Task details: When you transcribe the entries below, keep the wording exact and omit the pictures.

Records from a collection:
..........

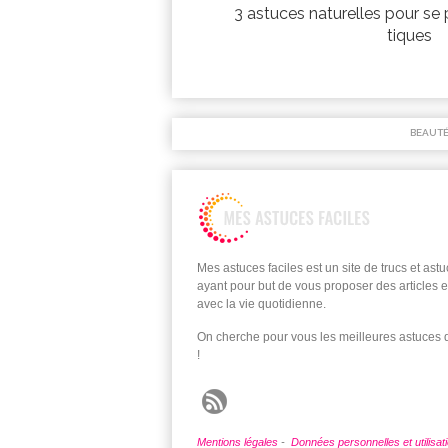
3 astuces naturelles pour se 
tiques
BEAUT
Mes astuces faciles est un site de trucs et ast
ayant pour but de vous proposer des articles e
avec la vie quotidienne.
On cherche pour vous les meilleures astuces
!
Mentions légales
-
Données personnelles et utilisat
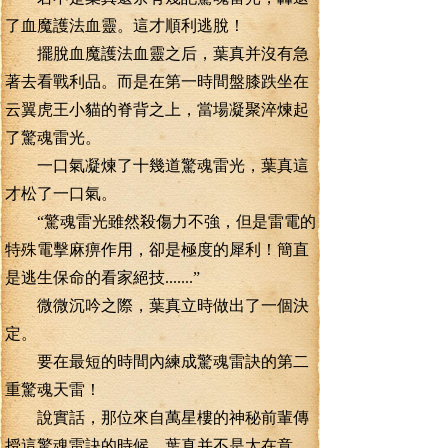
了血魔護法血靈。這才順利逃脫！
擺脫血魔護法血靈之后，葉真并沒有急
著去看戰利品。而是在第一時間盤膝跌坐在
云翼虎王小貓的脊背之上，當場凝聚淬煉起
了驚魂雷光。
一口氣凝煉了十幾道驚魂雷光，葉真這
才松了一口氣。
“驚魂雷光雖然殺傷力不強，但是雷電的
特殊電擊麻痹作用，卻是極度的犀利！簡直
是逃生保命的看家絕技.......”
微微沉吟之際，葉真立時做出了一個決
定。
要在最短的時間內練成驚魂雷訣的第二
重驚魂天雷！
說實話，那位來自萬星樓的神秘前輩傳
授這驚魂雷訣的時候，葉真并不是太在意。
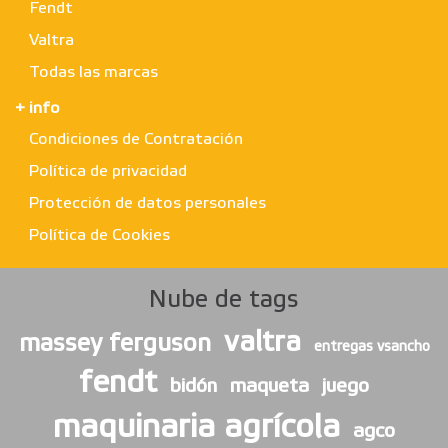
Fendt
Valtra
Todas las marcas
+ info
Condiciones de Contratación
Política de privacidad
Protección de datos personales
Política de Cookies
Nube de tags
valtra
massey ferguson
entregas vsancho
fendt
bidón
maqueta
juego
maquinaria agrícola
agco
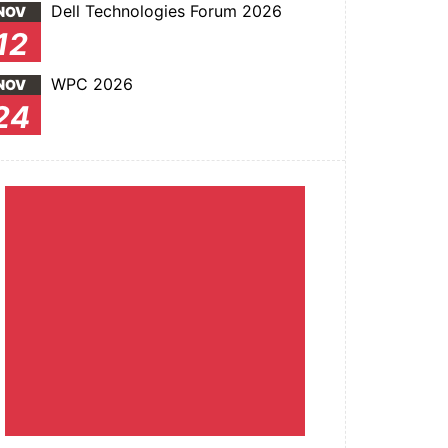
Dell Technologies Forum 2026
NOV
12
WPC 2026
NOV
24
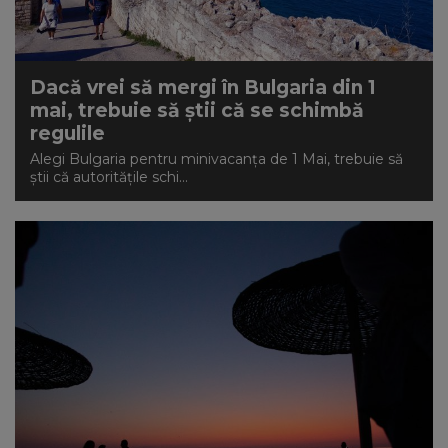
Dacă vrei să mergi în Bulgaria din 1
mai, trebuie să știi că se schimbă
regulile
Alegi Bulgaria pentru minivacanța de 1 Mai, trebuie să
știi că autoritățile schi...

..........

Expected answer:
3 astuces naturelles pour se 
tiques
BEAUT
Mes astuces faciles est un site de trucs et ast
ayant pour but de vous proposer des articles e
avec la vie quotidienne.
On cherche pour vous les meilleures astuces
!
Mentions légales
-
Données personnelles et utilisat
了血魔護法血靈。這才順利逃脫！
擺脫血魔護法血靈之后，葉真并沒有急
著去看戰利品。而是在第一時間盤膝跌坐在
云翼虎王小貓的脊背之上，當場凝聚淬煉起
了驚魂雷光。
一口氣凝煉了十幾道驚魂雷光，葉真這
才松了一口氣。
“驚魂雷光雖然殺傷力不強，但是雷電的
特殊電擊麻痹作用，卻是極度的犀利！簡直
是逃生保命的看家絕技.......”
微微沉吟之際，葉真立時做出了一個決
定。
要在最短的時間內練成驚魂雷訣的第二
重驚魂天雷！
說實話，那位來自萬星樓的神秘前輩傳
授這驚魂雷訣的時候，葉真并不是太在意。
Fendt
Valtra
Todas las marcas
+ info
Condiciones de Contratación
Política de privacidad
Protección de datos personales
Política de Cookies
Nube de tags
valtra
massey ferguson
entregas vsancho
fendt
bidón
maqueta
juego
maquinaria agrícola
agco
Dell Technologies Forum 2026
NOV
12
WPC 2026
NOV
24
Dacă vrei să mergi în Bulgaria din 1
mai, trebuie să știi că se schimbă
regulile
Alegi Bulgaria pentru minivacanța de 1 Mai, trebuie să
știi că autoritățile schi...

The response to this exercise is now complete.